On July 24, 2009, it was reported that LPL Investment Holdings Inc. of Boston and Ameriprise Financial Inc. (AMP) of Minneapolis were following in the footsteps of Edward Jones & Co. by placing restrictions or entirely prohibiting the sale of leveraged exchange-traded funds or ETFs. ETFs trade daily on exchanges. Leveraged versions of ETF’s somtimes called “ultra” use futures or derivatives to multiply the daily returns of an index. The ETFs include short funds which can be used to bet against the market. The funds use derivatives to increase market exposure.

One commentator has raised particular concerns that retail investors may not understand how leveraged ETFs work, particularly short ETFs.

FLORIDA EXPANDS ENFORCEMENT AUTHORITY FOR VIOLATIONS OF FLORIDA SECURITIES AND INVESTOR PROTECTION ACT

On June 29, 2009, the Governor of Florida signed into law legislation to expand the jurisdiction of Florida’s Office of Statewide Prosecution by adding violations of the Florida Money Laundering Act and the Florida Securities and Investor Protection Act (“FSIPA”) to the list of offenses that may be considered by a statewide grand jury. Further, the legislation provides additional investigation and enforcement authority of the Florida Attorney General for securities violations, and authorizes the Attorney General to recover costs and attorney fees.

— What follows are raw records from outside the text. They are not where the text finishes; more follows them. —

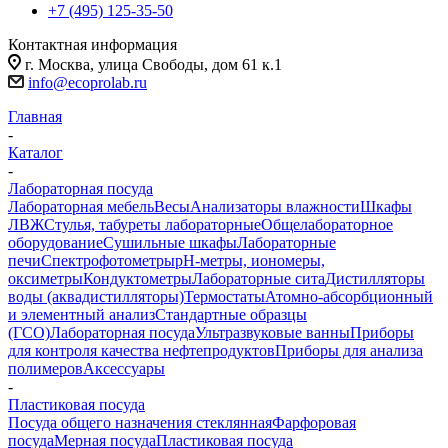
+7 (495) 125-35-50
Контактная информация
г. Москва, улица Свободы, дом 61 к.1
info@ecoprolab.ru
Главная
-
Каталог
-
Лабораторная посуда
Лабораторная мебель
Весы
Анализаторы влажности
Шкафы
ЛВЖ
Стулья, табуреты лабораторные
Общелабораторное
оборудование
Сушильные шкафы
Лабораторные
печи
Спектрофотометры
pH-метры, иономеры,
оксиметры
Кондуктометры
Лабораторные сита
Дистилляторы
воды (аквадистилляторы)
Термостаты
Атомно-абсорбционный
и элементный анализ
Стандартные образцы
(ГСО)
Лабораторная посуда
Ультразвуковые ванны
Приборы
для контроля качества нефтепродуктов
Приборы для анализа
полимеров
Аксессуары
-
Пластиковая посуда
Посуда общего назначения стеклянная
Фарфоровая
посуда
Мерная посуда
Пластиковая посуда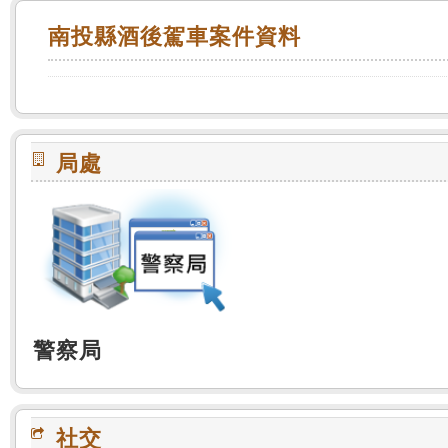
:::
南投縣酒後駕車案件資料
局處
警察局
社交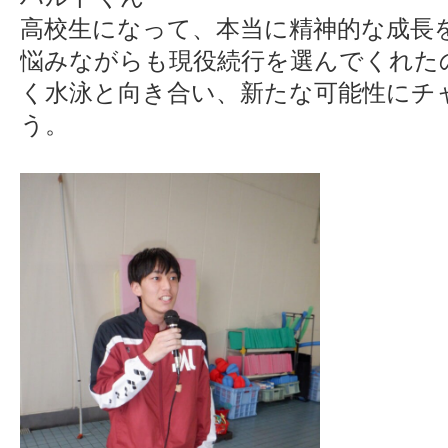
高校生になって、本当に精神的な成長
悩みながらも現役続行を選んでくれた
く水泳と向き合い、新たな可能性にチ
う。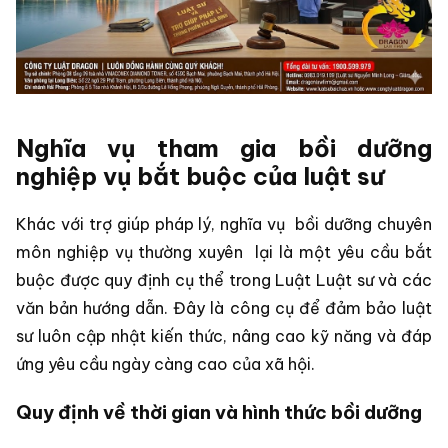
Nghĩa vụ tham gia bồi dưỡng
nghiệp vụ bắt buộc của luật sư
Khác với trợ giúp pháp lý, nghĩa vụ
bồi dưỡng chuyên
môn nghiệp vụ thường xuyên
lại là một yêu cầu bắt
buộc được quy định cụ thể trong Luật Luật sư và các
văn bản hướng dẫn. Đây là công cụ để đảm bảo luật
sư luôn cập nhật kiến thức, nâng cao kỹ năng và đáp
ứng yêu cầu ngày càng cao của xã hội.
Quy định về thời gian và hình thức bồi dưỡng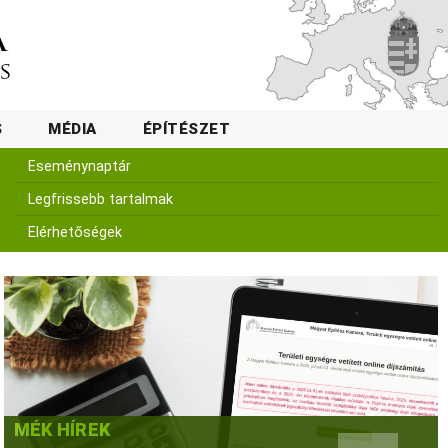
S
MÉDIA
ÉPÍTÉSZET
Eseménynaptár
Legfrissebb tartalmak
Elérhetőségek
MÉK HÍREK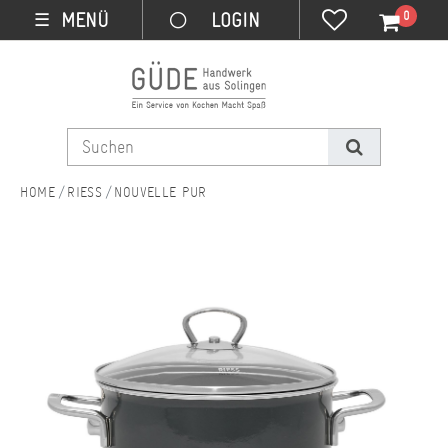
0
MENÜ
☰
RIESS
NOUVELLE PUR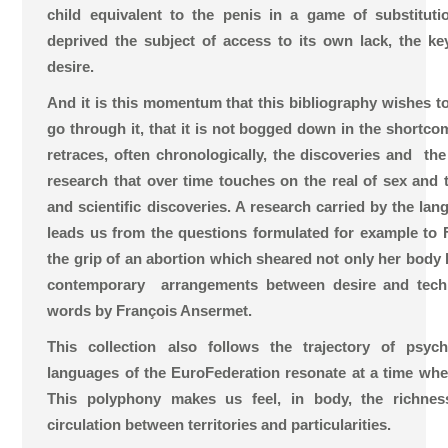
child equivalent to the penis in a game of substitu
deprived the subject of access to its own lack, the k
desire.
And it is this momentum that this bibliography wishes to
go through it, that it is not bogged down in the shortcom
retraces, often chronologically, the discoveries and the 
research that over time touches on the real of sex and 
and scientific discoveries. A research carried by the la
leads us from the questions formulated for example to
the grip of an abortion which sheared not only her body b
contemporary arrangements between desire and techno
words by François Ansermet.
This collection also follows the trajectory of psy
languages of the EuroFederation resonate at a time whe
This polyphony makes us feel, in body, the richnes
circulation between territories and particularities.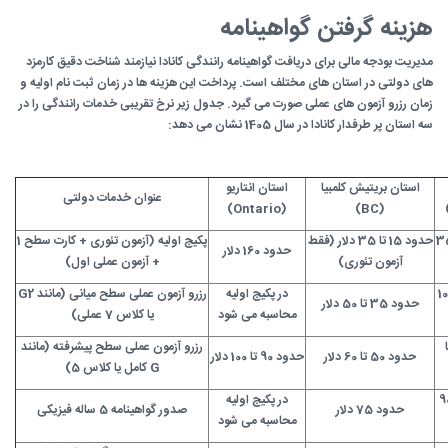
هزینه گرفتن گواهینامه
مدیریت بودجه مالی برای دریافت گواهینامه رانندگی کانادا نیازمند شناخت دقیق کارمزد
های دولتی در استان های مختلف است. پرداخت این هزینه ها در زمان ثبت نام اولیه و
زمان رزرو آزمون های عملی صورت می گیرد. جدول زیر نرخ تقریبی خدمات رانندگی را در
سه استان پر طرفدار کانادا در سال 1405 نشان می دهد:
استان بریتیش کلمبیا
استان انتاریو
عنوان خدمات دولتی
(Ontario)
(BC)
25 تا 35
حدود 15 تا 35 دلار (فقط
پکیج اولیه (آزمون تئوری + کارت سطح 1
حدود 160 دلار
آزمون تئوری)
+ آزمون عملی اول)
80 تا 100
در پکیج اولیه
رزرو آزمون عملی سطح میانی (مانند G2
حدود 35 تا 50 دلار
محاسبه می شود
یا کلاس 7 عملی)
 تا
رزرو آزمون عملی سطح پیشرفته (مانند
حدود 50 تا 60 دلار
حدود 90 تا 100 دلار
G کامل یا کلاس 5)
 80 تا 90
در پکیج اولیه
حدود 75 دلار
صدور گواهینامه 5 ساله فیزیکی
محاسبه می شود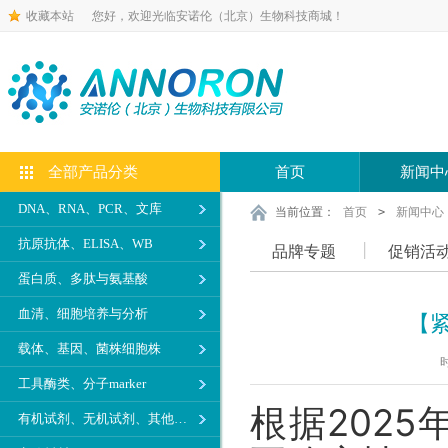
收藏本站
您好，欢迎光临安诺伦（北京）生物科技商城！
全部产品分类
首页
新闻中
DNA、RNA、PCR、文库
当前位置：
首页
>
新闻中心
抗原抗体、ELISA、WB
品牌专题
促销活
蛋白质、多肽与氨基酸
血清、细胞培养与分析
【
载体、基因、菌株细胞株
时
工具酶类、分子marker
根据202
有机试剂、无机试剂、其他生化试剂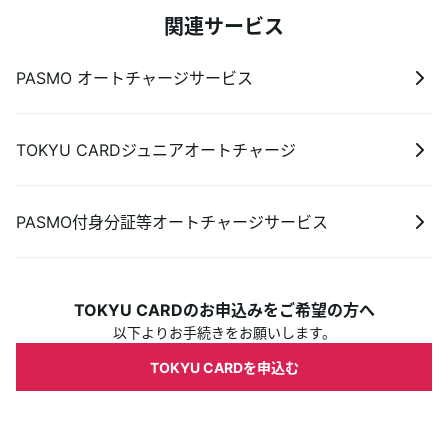
関連サービス
PASMO オートチャージサービス
TOKYU CARDジュニアオートチャージ
PASMO付身分証等オートチャージサービス
TOKYU CARDのお申込みをご希望の方へ
以下よりお手続きをお願いします。
TOKYU CARDを申込む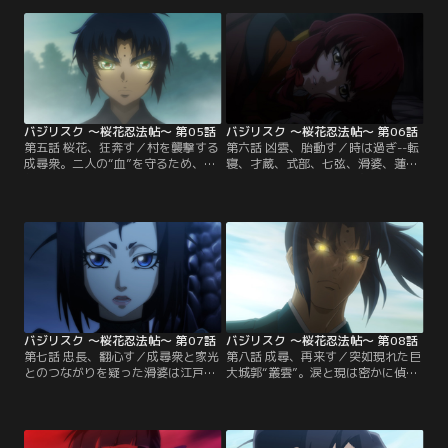
残された老獪なる甲賀忍者、七斗鯨
超越した“金剛楼閣”なる空間へと忠
飲は一計を案じ、死中に活路を見出
長をいざなう。そこで忠長は、家光
さんとする。【提供：バンダイチャ
と過ごした幼き日の記憶を見せら
ンネル】
れ…。【提供：バンダイチャンネ
ル】
バジリスク ～桜花忍法帖～ 第05話
バジリスク ～桜花忍法帖～ 第06話
第五話 桜花、狂奔す／村を襲撃する
第六話 凶雲、胎動す／時は過ぎ--転
成尋衆。二人の“血”を守るため、八
寝、才蔵、式部、七弦、滑婆、蓮、
郎と響をかくまいつつ応戦する若き
涙、現、そして響--新五宝連、新五
忍び達だが、歯が立つはずもな
花撰となった若き忍びたちは成尋衆
く…。危機に駆けつけた八郎と響、
の再来に備え、それぞれの思いを胸
二人の感情が高ぶったとき、それは
に修行に励む。だがしかし、そこに
起こってしまう--“桜花”が--。【提
八郎の姿はない…。【提供：バンダ
供：バンダイチャンネル】
イチャンネル】
バジリスク ～桜花忍法帖～ 第07話
バジリスク ～桜花忍法帖～ 第08話
第七話 忠長、翻心す／成尋衆と家光
第八話 成尋、再来す／突如現れた巨
とのつながりを疑った滑婆は江戸城
大城郭“叢雲”。涙と現は密かに偵察
へと潜入、そこで意外な人物と出会
を試み、叢雲へと近づく。一方、忠
う。一方、謀反の罪で蟄居となった
長の依頼を拒んだ八郎は、忠長の手
忠長と邂逅する八郎。そこで、成尋
勢と一戦交えることとなる。そこへ
衆をとりまく事態が終息していない
馳せ参じる新五宝連の面々。再会を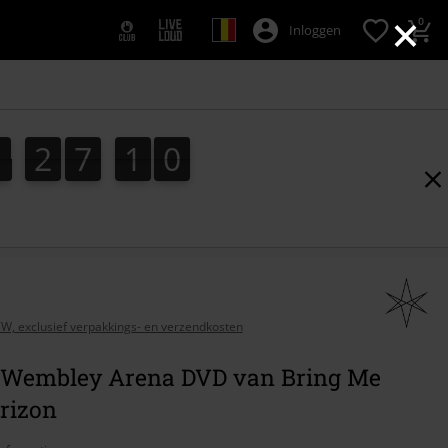
×
0
Inloggen
1
2
7
0
9
1
2
7
0
8
9
8
1
0
BTW, exclusief verpakkings- en verzendkosten
t Wembley Arena DVD van Bring Me
rizon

The law also expands the class of persons related to or associated with an applicant for registration as a dealer, associated person, or issuer of securities or registrant for which specified violations may result in adverse actions taken against registrations. Additionally, the law authorizes the Office of Financial Regulation (“OFR”) to bar specified persons from submitting applications or notifications for license or registration under specified circumstances.

The law allows the OFR to impose an emergency suspension in cases where a dealer, associated person, or issuer of securities fails to provide books and records requested by the OFR pursuant to its authority. The OFR is authorized to consider the following as a ground for a denial, suspension, or revocation action:

• A finding of a violation of Chapter 517, F.S., in an arbitration proceeding;
• A conviction of, or entrance of a plea of guilty or nolo contendere to, a crime contemplated under this subsection will be considered regardless of whether adjudication has been withheld;
• Whether the registrant is arrested for a crime which would be the basis for a denial, revocation, or suspension under s. 517.161(1), F.S.

FINRA PROPOSES ADDITIONAL DISCLOSURE IN BROKERCHECK

On April 27, 2009, FINRA announced that  it was proposing the expansion of its BrokerCheck service to make records of final regulatory actions against brokers permanently available to the public.  Under current rules, a broker’s record generally becomes unavailable to the public two years after he or she leaves the securities industry and is therefore no longer under FINRA’s jurisdiction.  BrokerCheck is derived from which is the securities industry online registration and licensing database, referred to as the Central Registration Depository or “CRD.”